▶ _What you should do_: Return only those lines of the records below in which "disclosed" appears.

▶ _Input data_:
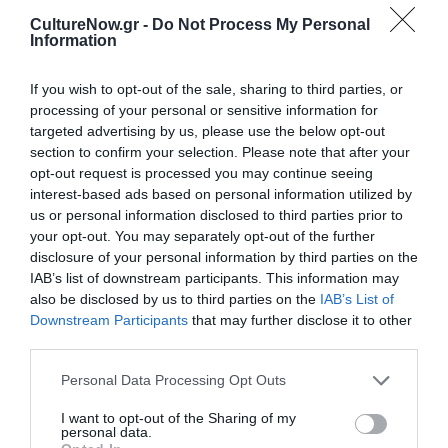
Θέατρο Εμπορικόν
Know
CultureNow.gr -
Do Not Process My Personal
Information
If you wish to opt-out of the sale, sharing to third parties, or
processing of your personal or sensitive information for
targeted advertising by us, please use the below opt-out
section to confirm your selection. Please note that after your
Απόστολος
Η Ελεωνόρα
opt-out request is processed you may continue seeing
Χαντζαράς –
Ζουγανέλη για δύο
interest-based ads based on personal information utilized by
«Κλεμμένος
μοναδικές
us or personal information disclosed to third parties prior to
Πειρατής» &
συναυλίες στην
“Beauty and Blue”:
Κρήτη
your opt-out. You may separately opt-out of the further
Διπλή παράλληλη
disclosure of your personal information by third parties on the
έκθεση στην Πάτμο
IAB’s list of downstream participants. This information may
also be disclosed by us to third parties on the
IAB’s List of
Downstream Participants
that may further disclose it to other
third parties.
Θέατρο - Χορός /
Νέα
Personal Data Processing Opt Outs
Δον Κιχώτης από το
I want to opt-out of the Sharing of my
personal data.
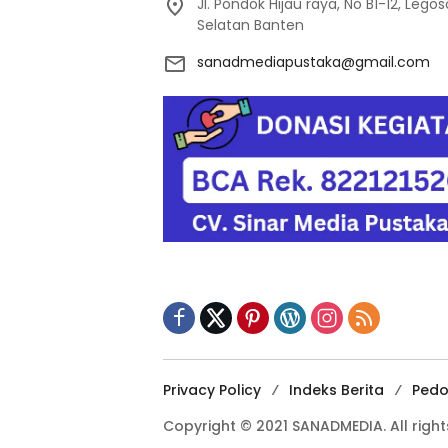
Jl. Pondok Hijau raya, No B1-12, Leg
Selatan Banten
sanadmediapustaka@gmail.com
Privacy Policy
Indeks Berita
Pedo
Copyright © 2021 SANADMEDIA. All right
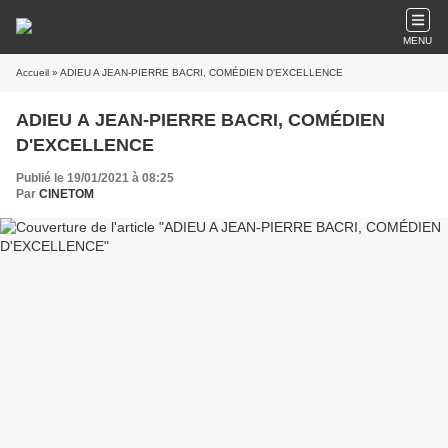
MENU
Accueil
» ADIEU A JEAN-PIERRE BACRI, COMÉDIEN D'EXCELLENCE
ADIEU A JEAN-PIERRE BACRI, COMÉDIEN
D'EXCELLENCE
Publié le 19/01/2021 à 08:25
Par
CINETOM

---

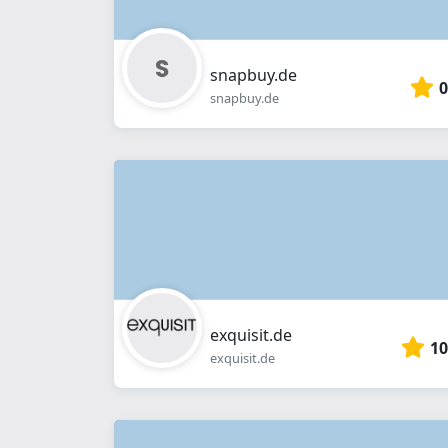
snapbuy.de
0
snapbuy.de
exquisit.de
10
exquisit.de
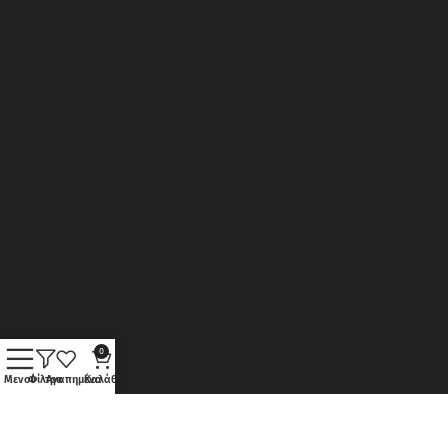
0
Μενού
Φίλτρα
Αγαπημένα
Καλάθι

...

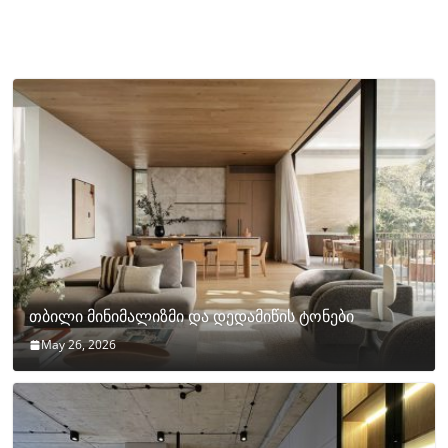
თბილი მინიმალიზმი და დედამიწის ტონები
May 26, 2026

▶ _Response box_:
us or personal information disclosed to third parties prior to
also be disclosed by us to third parties on the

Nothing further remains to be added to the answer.